Quella di
“neoliberismo” è nozione essenzialmente ideologica, cui si fa un ricorso
perfino eccessivo. Io stesso l’ho adoperata spesso, in omaggio al linguaggio
corrente. Eppure occorre forse oggi uno sforzo di revisione critica al
riguardo.
Nell’immaginario comune, specie di quelli che sono
favorevoli ad esso, neoliberismo significa infatti un ordinamento delle
attività economiche in cui il ruolo dello Stato viene ridotto al minimo. Eppure
questa nozione è smentita dalla
realtà dei fatti. Vediamo innanzitutto il dato fondamentale dei
finanziamenti. Secondo un recente rapporto di Mediobanca – Ricerca e sviluppo sono circa 5.000 i miliardi
di euro concessi dagli organismi pubblici alle banche negli ultimi cinque anni.
Per non parlare dei finanziamenti pubblici essenziali in settori come la difesa
e la sicurezza. O le grandi opere spesso inutili, come il TAV (o la TAV).
Un altro aspetto importante è poi quello normativo. Vero è, in
questo caso, che abbiamo assistito ad uno smantellamento delle regolamentazioni
pubbliche a vantaggio dei codici privati di autodisciplina. Questo anche per
l’influenza tuttora esercitata dal modello di riferimento del Paese-guida del
capitalismo internazionale, gli Stati Uniti. In tale Paese, in effetti, sono
stati abbandonati i controlli pubblici nei settori chiave della finanza. Come
scrive Mauro Bussani, “è proprio negli USA che comportamenti
auto-regolati da parte degli attori del mercato finanziario sono stati
largamente incentivati, grazie al ritrarsi delle regole federali dagli
avamposti del controllo effettivo sulle pratiche potenzialmente distorsive”.
Proliferano peraltro le normative volte a regolamentare
vari aspetti della condotta umana, anche le attività economiche. Come quelle
fiscali che diventano sempre più oscure ed inique. Per non parlare del vero e
proprio calvario che attende chi voglia svolgere attività d’impresa. In compenso
si trovano subito i soldi per pagare profumatamente dirigenti e habitués della RAI, tanto per fare un
caso.
Possiamo quindi continuare a parlare di neoliberismo, ma
tenendo ben presente che non si tratta di un mitico venir meno dello Stato a
beneficio del “mercato”, ma piuttosto dell‘impadronirsi dello Stato e dei suoi meccanismi
chiave da parte di cricche di finanzieri e politici ad essi legati.
Alcune funzioni statali, come la repressione poliziesca,
sempre più importante e vitale per il crescente malcontento delle masse
disperate e maltrattate dalla crisi vengono del resto rafforzate, con
l’acquisto di nuovi mezzi, sempre più letali.
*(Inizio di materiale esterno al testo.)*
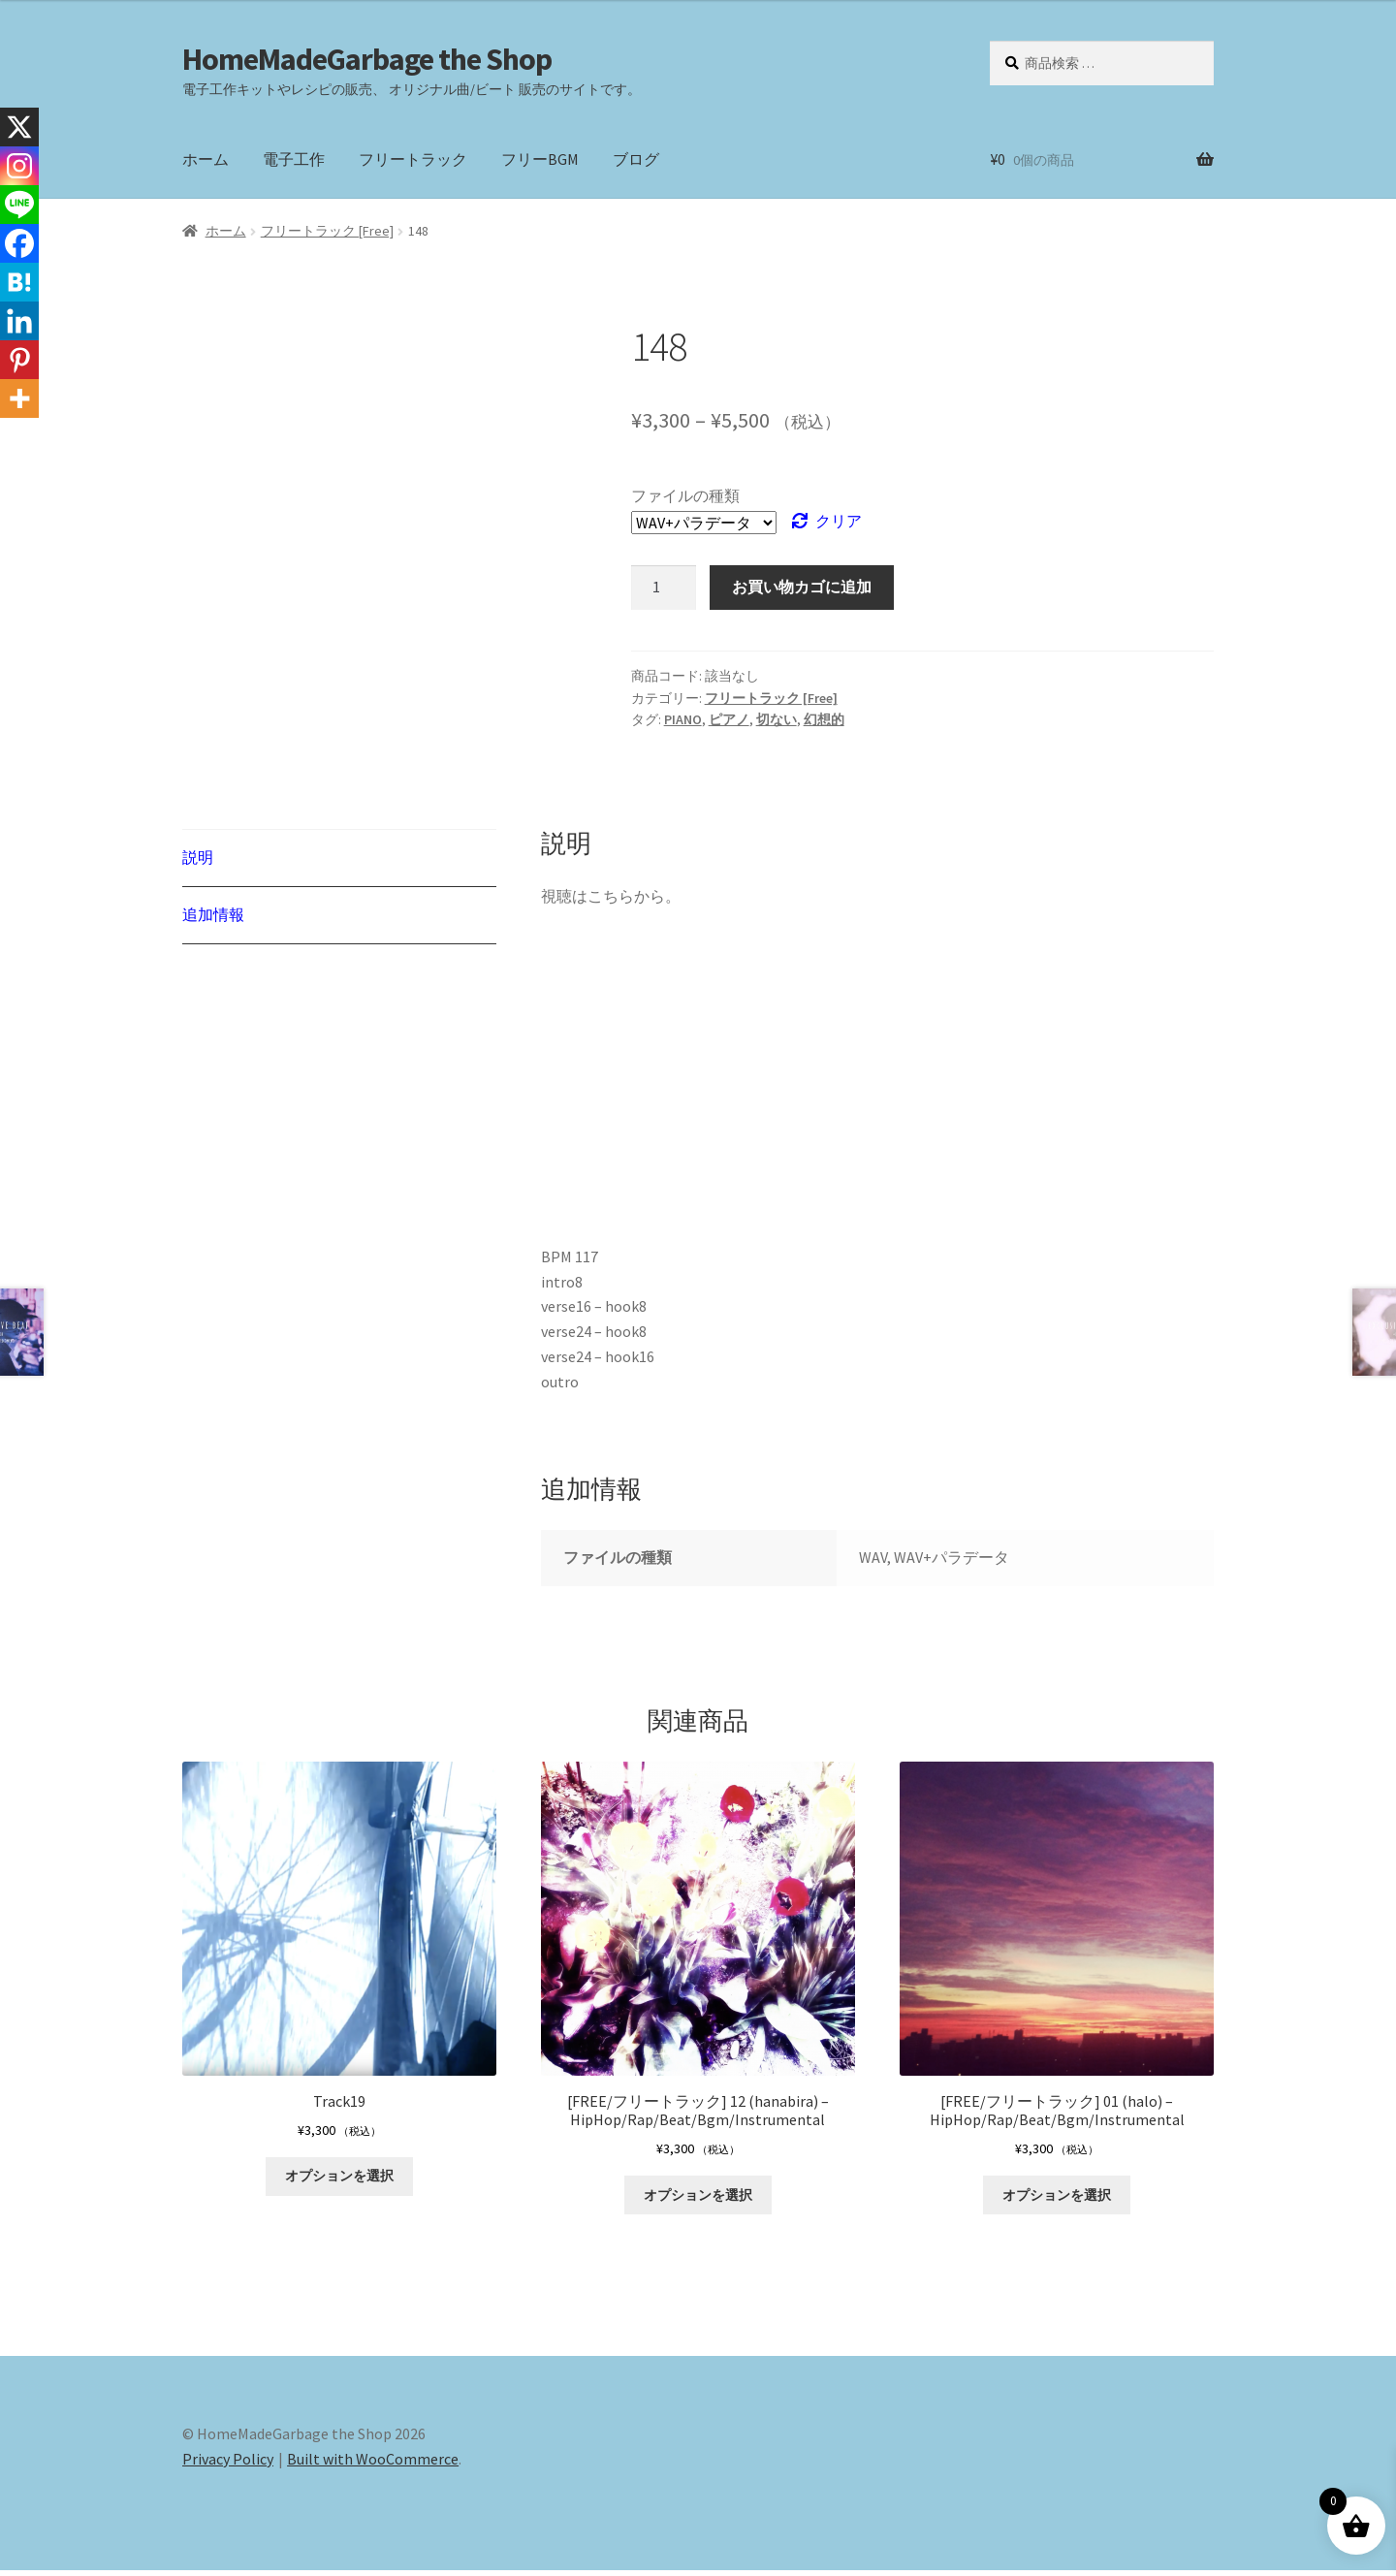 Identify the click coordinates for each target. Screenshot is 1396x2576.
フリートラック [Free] (327, 230)
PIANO (683, 719)
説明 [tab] (197, 857)
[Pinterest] (19, 359)
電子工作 (294, 159)
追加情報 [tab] (213, 914)
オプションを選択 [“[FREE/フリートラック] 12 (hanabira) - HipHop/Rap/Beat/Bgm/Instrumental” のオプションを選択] (698, 2200)
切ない (776, 719)
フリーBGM (540, 159)
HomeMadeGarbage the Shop (367, 59)
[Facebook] (19, 243)
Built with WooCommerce (373, 2464)
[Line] (19, 204)
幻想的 (824, 719)
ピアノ (729, 719)
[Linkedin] (19, 321)
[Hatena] (19, 282)
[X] (19, 127)
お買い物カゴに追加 (802, 586)
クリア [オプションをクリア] (838, 520)
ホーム (205, 159)
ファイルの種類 (685, 495)
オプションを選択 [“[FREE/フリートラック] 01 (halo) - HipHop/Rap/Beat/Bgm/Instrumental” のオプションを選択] (1056, 2200)
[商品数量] (664, 587)
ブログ (636, 159)
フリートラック (413, 159)
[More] (19, 398)
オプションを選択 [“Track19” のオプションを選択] (339, 2181)
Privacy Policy (227, 2464)
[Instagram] (19, 165) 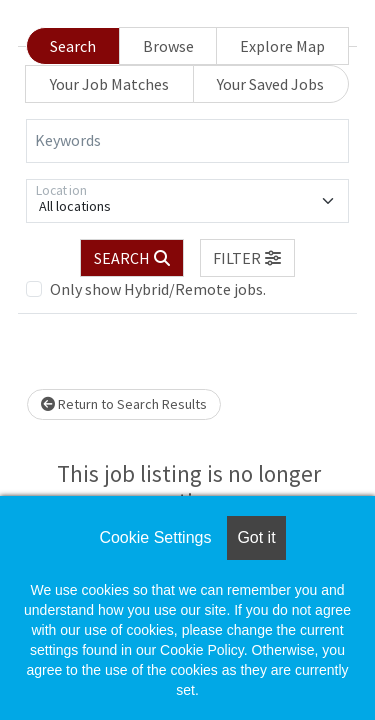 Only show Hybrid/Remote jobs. (158, 289)
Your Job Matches (109, 84)
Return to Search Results (124, 404)
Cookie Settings (155, 537)
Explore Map (282, 46)
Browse (168, 46)
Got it (256, 537)
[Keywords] (187, 141)
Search (73, 46)
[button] (248, 258)
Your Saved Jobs (270, 84) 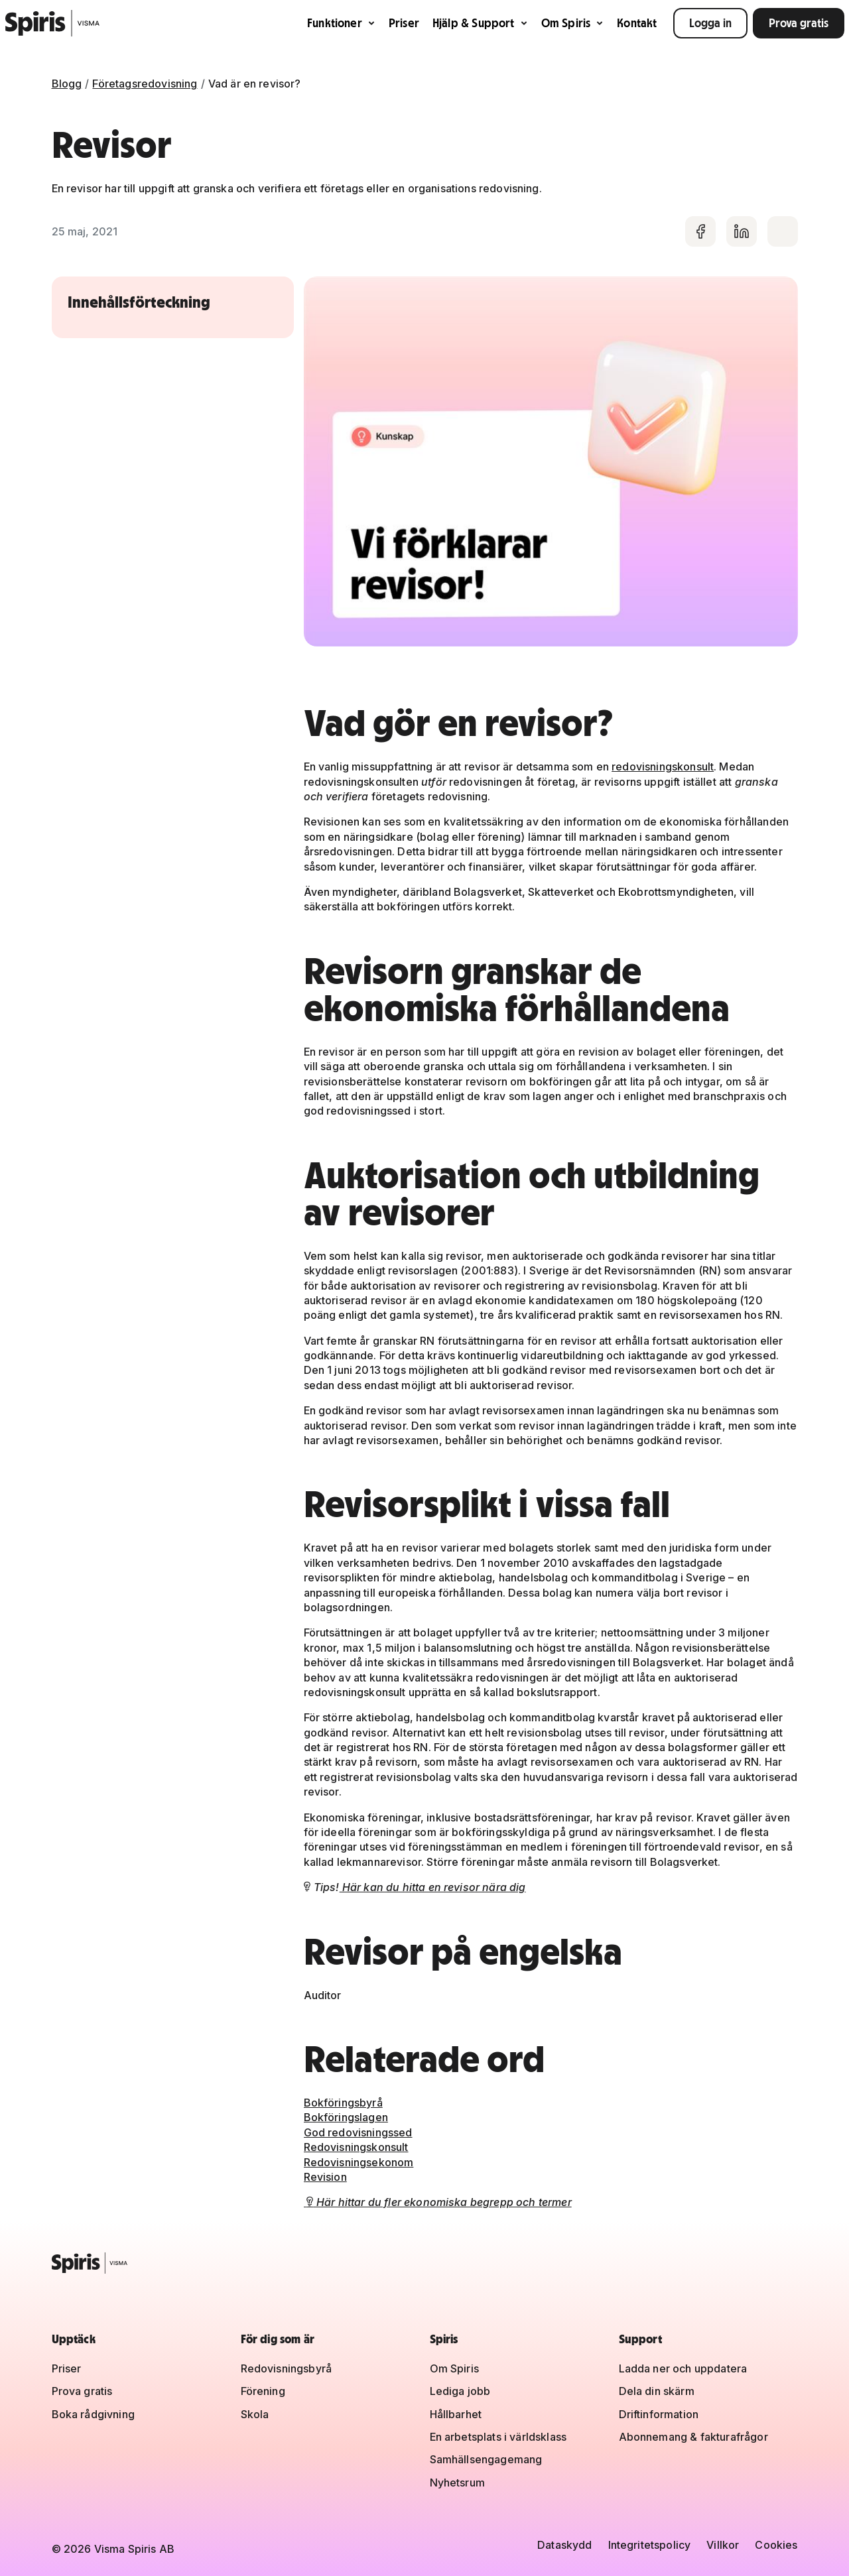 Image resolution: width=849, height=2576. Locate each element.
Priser (404, 23)
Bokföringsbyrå (343, 2102)
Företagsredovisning (144, 83)
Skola (255, 2414)
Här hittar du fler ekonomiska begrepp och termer (438, 2202)
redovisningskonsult (663, 766)
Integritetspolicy (649, 2544)
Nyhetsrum (457, 2482)
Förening (263, 2391)
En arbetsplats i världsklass (498, 2436)
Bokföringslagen (346, 2117)
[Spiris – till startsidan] (425, 2263)
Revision (325, 2176)
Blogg (67, 83)
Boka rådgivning (93, 2414)
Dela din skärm (656, 2391)
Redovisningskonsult (356, 2147)
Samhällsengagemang (486, 2459)
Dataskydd (564, 2544)
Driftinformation (659, 2414)
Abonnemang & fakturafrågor (693, 2436)
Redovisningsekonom (359, 2162)
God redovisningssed (358, 2132)
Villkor (722, 2544)
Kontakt (637, 23)
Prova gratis (798, 23)
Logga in (710, 23)
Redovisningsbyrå (286, 2368)
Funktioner (341, 23)
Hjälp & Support (480, 23)
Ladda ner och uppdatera (683, 2368)
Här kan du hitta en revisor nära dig (433, 1887)
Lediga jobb (460, 2391)
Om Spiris (572, 23)
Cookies (776, 2544)
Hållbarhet (456, 2414) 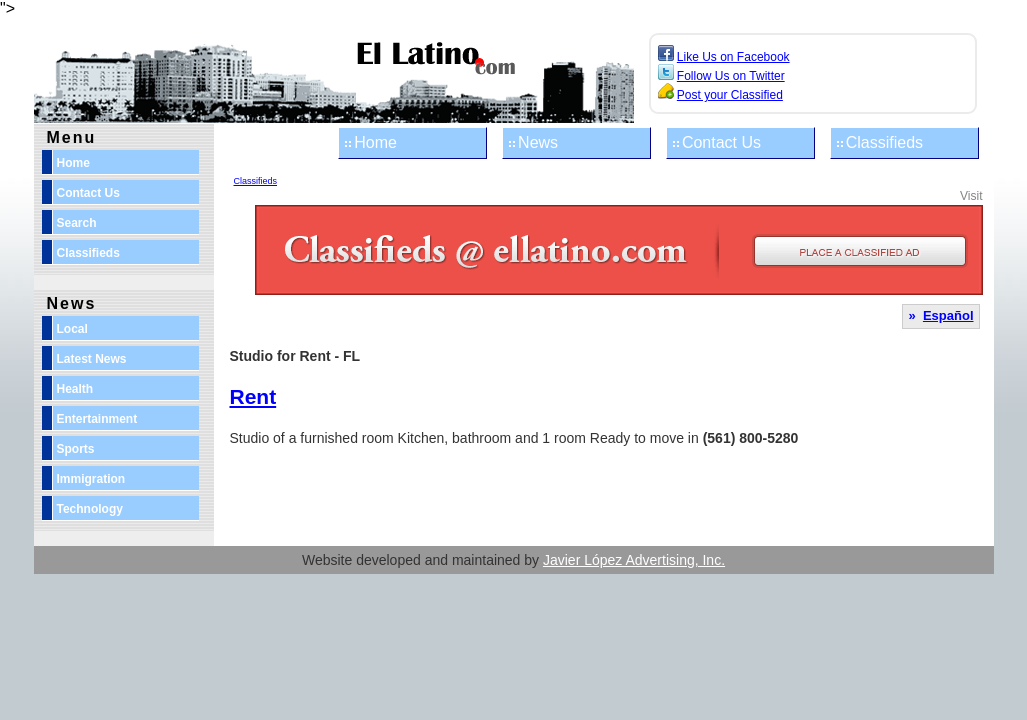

Idem dicasi per la “difesa”, in realtà proiezione di
potenza su scala planetaria a salvaguardia degli interessi dominanti.
Quella di “mercato”, come luogo mitico dove gli
interessi economici troverebbero una loro armonica composizione a monte di
qualsiasi intervento pubblico e rapporto di potere, anche militare,
preesistente, è del resto una nozione destituita di ogni fondamento
scientifico. Puro fumo negli occhi, favolette
consolatorie per chi oggi più che mai è condannato a pagare il
prezzo della crisi. Un recente libro da consigliare al riguardo è quello sul debito di David Graeber.
E’ pure che questo approccio mistificatorio si giova del
parallelo fallimento dello
statalismo tradizionalmente inteso, che va rivisto a fondo, per
superare il burocratismo e il clientelismo.
Assoggettare l’intervento pubblico, in ogni caso
essenziale e imprescindibile, a imperativi, logiche e strategie differenti,
costituisce oggi quindi la sfida principale per costruire un’alternativa al
caos esistente, foriero di morte e disperazione, distruttore di ogni futuro per
questo pianeta.
A tal fine la prima cosa da fare è sloggiare le cricche dai posti di potere, utilizzando
i quali continuano ad attribuirsi prebende di ogni genere, appropriandosi dei
beni pubblici e funzionalizzandoli al proprio esclusivo interesse di infime
minoranze parassitarie. Non sarà breve, non sarà facile, non sarà indolore, ma non ci sono alternative alla
riappropriazione della sfera politica e dei beni pubblici da parte del popolo.
Nel frattempo, anziché neoliberismo, potremmo cominciare
a definirlo per quello che è: la
dittatura delle cricche finanziarie e politiche. Il regime
antidemocratico da rovesciare per dare una prospettiva all’umanità.